:: Supplied records ::

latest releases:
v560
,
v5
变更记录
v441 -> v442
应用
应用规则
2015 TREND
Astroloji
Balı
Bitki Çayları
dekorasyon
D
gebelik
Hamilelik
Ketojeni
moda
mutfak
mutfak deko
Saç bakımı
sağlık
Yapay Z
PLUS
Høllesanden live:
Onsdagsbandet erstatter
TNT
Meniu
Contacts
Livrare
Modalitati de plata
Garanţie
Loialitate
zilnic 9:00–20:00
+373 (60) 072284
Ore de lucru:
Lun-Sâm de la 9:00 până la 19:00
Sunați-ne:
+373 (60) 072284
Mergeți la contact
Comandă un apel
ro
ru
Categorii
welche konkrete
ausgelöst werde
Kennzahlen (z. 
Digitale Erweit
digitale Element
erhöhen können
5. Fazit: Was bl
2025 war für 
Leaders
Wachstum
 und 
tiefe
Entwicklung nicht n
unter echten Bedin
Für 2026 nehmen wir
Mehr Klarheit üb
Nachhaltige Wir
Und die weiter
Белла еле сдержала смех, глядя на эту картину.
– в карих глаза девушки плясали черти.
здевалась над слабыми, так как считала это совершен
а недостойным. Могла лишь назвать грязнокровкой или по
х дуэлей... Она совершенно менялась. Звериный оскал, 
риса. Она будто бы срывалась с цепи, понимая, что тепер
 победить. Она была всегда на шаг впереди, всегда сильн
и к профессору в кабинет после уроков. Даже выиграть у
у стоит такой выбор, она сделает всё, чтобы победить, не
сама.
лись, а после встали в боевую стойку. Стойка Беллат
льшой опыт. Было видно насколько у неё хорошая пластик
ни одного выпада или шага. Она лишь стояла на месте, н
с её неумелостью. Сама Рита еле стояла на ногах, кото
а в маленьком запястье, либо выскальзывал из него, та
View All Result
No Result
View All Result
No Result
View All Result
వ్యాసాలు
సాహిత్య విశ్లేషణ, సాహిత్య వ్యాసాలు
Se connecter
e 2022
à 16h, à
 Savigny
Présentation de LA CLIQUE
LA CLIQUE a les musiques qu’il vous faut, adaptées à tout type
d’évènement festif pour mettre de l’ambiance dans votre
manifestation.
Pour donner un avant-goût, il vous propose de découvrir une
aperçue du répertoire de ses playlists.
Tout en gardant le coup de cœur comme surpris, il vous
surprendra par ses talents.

:::

**Assignment:**
Extract every line above exactly as it stands.

**Answer box:**
latest releases:
v560
,
v5
变更记录
v441 -> v442
应用
应用规则
2015 TREND
Astroloji
Balı
Bitki Çayları
dekorasyon
D
gebelik
Hamilelik
Ketojeni
moda
mutfak
mutfak deko
Saç bakımı
sağlık
Yapay Z
PLUS
Høllesanden live:
Onsdagsbandet erstatter
TNT
Meniu
Contacts
Livrare
Modalitati de plata
Garanţie
Loialitate
zilnic 9:00–20:00
+373 (60) 072284
Ore de lucru:
Lun-Sâm de la 9:00 până la 19:00
Sunați-ne:
+373 (60) 072284
Mergeți la contact
Comandă un apel
ro
ru
Categorii
welche konkrete
ausgelöst werde
Kennzahlen (z. 
Digitale Erweit
digitale Element
erhöhen können
5. Fazit: Was bl
2025 war für 
Leaders
Wachstum
 und 
tiefe
Entwicklung nicht n
unter echten Bedin
Für 2026 nehmen wir
Mehr Klarheit üb
Nachhaltige Wir
Und die weiter
Белла еле сдержала смех, глядя на эту картину.
– в карих глаза девушки плясали черти.
здевалась над слабыми, так как считала это совершен
а недостойным. Могла лишь назвать грязнокровкой или по
х дуэлей... Она совершенно менялась. Звериный оскал, 
риса. Она будто бы срывалась с цепи, понимая, что тепер
 победить. Она была всегда на шаг впереди, всегда сильн
и к профессору в кабинет после уроков. Даже выиграть у
у стоит такой выбор, она сделает всё, чтобы победить, не
сама.
лись, а после встали в боевую стойку. Стойка Беллат
льшой опыт. Было видно насколько у неё хорошая пластик
ни одного выпада или шага. Она лишь стояла на месте, н
с её неумелостью. Сама Рита еле стояла на ногах, кото
а в маленьком запястье, либо выскальзывал из него, та
View All Result
No Result
View All Result
No Result
View All Result
వ్యాసాలు
సాహిత్య విశ్లేషణ, సాహిత్య వ్యాసాలు
Se connecter
e 2022
à 16h, à
 Savigny
Présentation de LA CLIQUE
LA CLIQUE a les musiques qu’il vous faut, adaptées à tout type
d’évènement festif pour mettre de l’ambiance dans votre
manifestation.
Pour donner un avant-goût, il vous propose de découvrir une
aperçue du répertoire de ses playlists.
Tout en gardant le coup de cœur comme surpris, il vous
surprendra par ses talents.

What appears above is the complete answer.